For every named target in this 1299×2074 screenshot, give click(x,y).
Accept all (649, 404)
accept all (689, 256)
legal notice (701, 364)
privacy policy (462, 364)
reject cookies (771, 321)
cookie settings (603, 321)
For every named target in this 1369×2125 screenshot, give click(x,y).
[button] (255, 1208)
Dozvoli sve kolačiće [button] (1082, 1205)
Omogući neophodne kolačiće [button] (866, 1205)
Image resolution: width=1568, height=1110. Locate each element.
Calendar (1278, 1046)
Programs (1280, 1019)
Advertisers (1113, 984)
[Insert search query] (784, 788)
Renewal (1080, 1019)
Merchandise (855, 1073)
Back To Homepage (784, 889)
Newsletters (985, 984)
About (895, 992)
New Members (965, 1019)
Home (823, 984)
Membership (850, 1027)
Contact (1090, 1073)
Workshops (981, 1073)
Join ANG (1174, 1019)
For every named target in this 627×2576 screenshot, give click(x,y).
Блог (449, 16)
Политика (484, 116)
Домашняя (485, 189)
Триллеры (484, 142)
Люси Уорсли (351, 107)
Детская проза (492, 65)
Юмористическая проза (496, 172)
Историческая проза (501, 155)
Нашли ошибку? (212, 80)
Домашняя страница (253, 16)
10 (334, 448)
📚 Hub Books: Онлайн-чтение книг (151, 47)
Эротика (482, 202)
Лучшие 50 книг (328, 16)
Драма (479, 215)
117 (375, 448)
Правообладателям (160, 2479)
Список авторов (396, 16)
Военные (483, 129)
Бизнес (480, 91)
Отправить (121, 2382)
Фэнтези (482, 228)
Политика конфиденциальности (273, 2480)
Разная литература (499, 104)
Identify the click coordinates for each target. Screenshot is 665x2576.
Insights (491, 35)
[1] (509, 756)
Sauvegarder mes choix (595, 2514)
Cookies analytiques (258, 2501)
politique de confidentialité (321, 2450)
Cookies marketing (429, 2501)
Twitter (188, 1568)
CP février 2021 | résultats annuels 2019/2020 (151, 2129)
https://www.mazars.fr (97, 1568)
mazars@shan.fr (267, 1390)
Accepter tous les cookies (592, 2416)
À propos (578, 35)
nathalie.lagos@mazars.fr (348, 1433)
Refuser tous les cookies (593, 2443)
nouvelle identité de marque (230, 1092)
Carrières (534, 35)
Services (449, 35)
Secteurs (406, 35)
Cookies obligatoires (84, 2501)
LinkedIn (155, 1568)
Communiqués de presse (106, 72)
══════
--- GOAL OF THE EXERCISE ---
How many lines of the material above have the word "named" in them? Give only that number.

--- OUTPUT BELOW ---
3